** Opening Exercise data block **

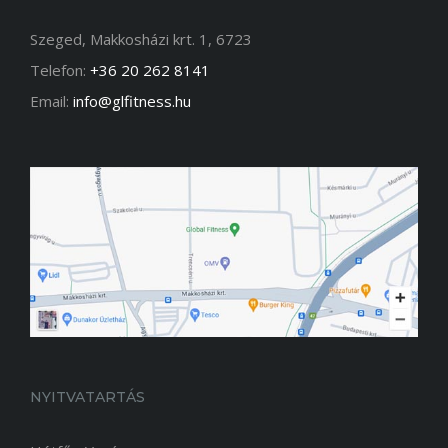
Szeged, Makkosházi krt. 1, 6723
Telefon:
+36 20 262 8141
Email:
info@glfitness.hu
NYITVATARTÁS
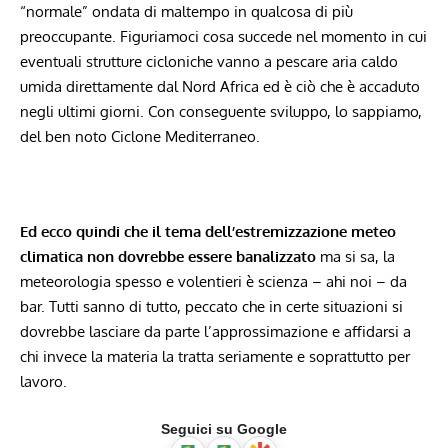
“normale” ondata di maltempo in qualcosa di più
preoccupante. Figuriamoci cosa succede nel momento in cui
eventuali strutture cicloniche vanno a pescare aria caldo
umida direttamente dal Nord Africa ed è ciò che è accaduto
negli ultimi giorni. Con conseguente sviluppo, lo sappiamo,
del ben noto Ciclone Mediterraneo.
Ed ecco quindi che il tema dell’estremizzazione meteo
climatica non dovrebbe essere banalizzato
ma si sa, la
meteorologia spesso e volentieri è scienza – ahi noi – da
bar. Tutti sanno di tutto, peccato che in certe situazioni si
dovrebbe lasciare da parte l’approssimazione e affidarsi a
chi invece la materia la tratta seriamente e soprattutto per
lavoro.
Seguici su Google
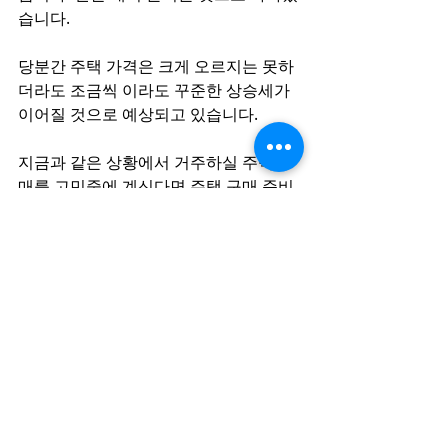
습니다. 
당분간 주택 가격은 크게 오르지는 못하
더라도 조금씩 이라도 꾸준한 상승세가 
이어질 것으로 예상되고 있습니다. 
지금과 같은 상황에서 거주하실 주택 구
매를 고민중에 계신다면 주택 구매 준비
를 시작하시기를 권해 드립니다. 렌트 비
는 계속 상승세에 있으며 집값도 계속 상
승세에 있기 때문입니다. 물론 주택 구매 
비용 모기지 이자와 같은 경우 이미 많이 
올라간 상황이고 당분간 내려가지 않을 
것으로 예상되고 있기 때문에 주택 구매
를 보류할 이유로는 생각되지 않습니다. 
그리고 추 후 이자가 내려갈 경우 내려간 
이자율로 다시 계약을 하면 되기 때문에 
지금의 높은 이자 때문에 주택 구매를 늦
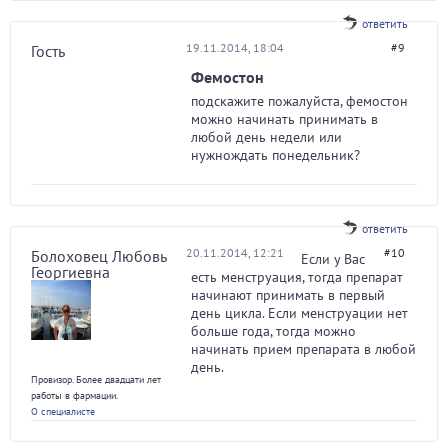
ответить
19.11.2014, 18:04
#9
Гость
Фемостон
подскажите пожалуйста, фемостон
можно начинать принимать в
любой день недели или
нужнождать понедельник?
ответить
20.11.2014, 12:21
#10
Болоховец Любовь
Если у Вас
Георгиевна
есть менструация, тогда препарат
начинают принимать в первый
день цикла. Если менструации нет
больше года, тогда можно
начинать прием препарата в любой
день.
Провизор. Более двадцати лет
работы в фармации.
О специалисте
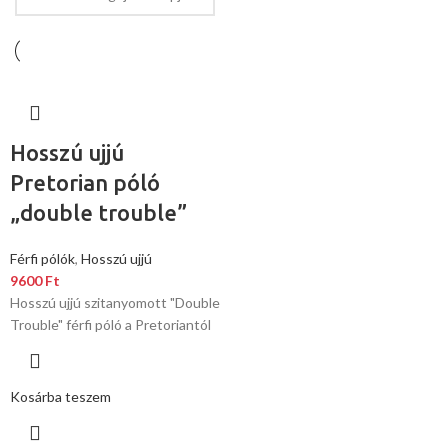
Hosszú ujjú
Pretorian póló
„double trouble”
Férfi pólók
,
Hosszú ujjú
9600
Ft
Hosszú ujjú szitanyomott "Double
Trouble" férfi póló a Pretoriantól
Kosárba teszem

** Closing Exercise data block **

_What you will do_:
Output the records above exactly, leaving out pictures.

_Response box_:
Szeged, Makkosházi krt. 1, 6723
Telefon:
+36 20 262 8141
Email:
info@glfitness.hu
NYITVATARTÁS
“normale” ondata di maltempo in qualcosa di più
preoccupante. Figuriamoci cosa succede nel momento in cui
eventuali strutture cicloniche vanno a pescare aria caldo
umida direttamente dal Nord Africa ed è ciò che è accaduto
negli ultimi giorni. Con conseguente sviluppo, lo sappiamo,
del ben noto Ciclone Mediterraneo.
Ed ecco quindi che il tema dell’estremizzazione meteo
climatica non dovrebbe essere banalizzato
ma si sa, la
meteorologia spesso e volentieri è scienza – ahi noi – da
bar. Tutti sanno di tutto, peccato che in certe situazioni si
dovrebbe lasciare da parte l’approssimazione e affidarsi a
chi invece la materia la tratta seriamente e soprattutto per
lavoro.
Seguici su Google
습니다. 
당분간 주택 가격은 크게 오르지는 못하
더라도 조금씩 이라도 꾸준한 상승세가 
이어질 것으로 예상되고 있습니다. 
지금과 같은 상황에서 거주하실 주택 구
매를 고민중에 계신다면 주택 구매 준비
를 시작하시기를 권해 드립니다. 렌트 비
는 계속 상승세에 있으며 집값도 계속 상
승세에 있기 때문입니다. 물론 주택 구매 
비용 모기지 이자와 같은 경우 이미 많이 
올라간 상황이고 당분간 내려가지 않을 
것으로 예상되고 있기 때문에 주택 구매
를 보류할 이유로는 생각되지 않습니다. 
그리고 추 후 이자가 내려갈 경우 내려간 
이자율로 다시 계약을 하면 되기 때문에 
지금의 높은 이자 때문에 주택 구매를 늦
ответить
19.11.2014, 18:04
#9
Гость
Фемостон
подскажите пожалуйста, фемостон
можно начинать принимать в
любой день недели или
нужнождать понедельник?
ответить
20.11.2014, 12:21
#10
Болоховец Любовь
Если у Вас
Георгиевна
есть менструация, тогда препарат
начинают принимать в первый
день цикла. Если менструации нет
больше года, тогда можно
начинать прием препарата в любой
день.
Провизор. Более двадцати лет
работы в фармации.
О специалисте
Hosszú ujjú
Pretorian póló
„double trouble”
Férfi pólók
,
Hosszú ujjú
9600
Ft
Hosszú ujjú szitanyomott "Double
Trouble" férfi póló a Pretoriantól
Kosárba teszem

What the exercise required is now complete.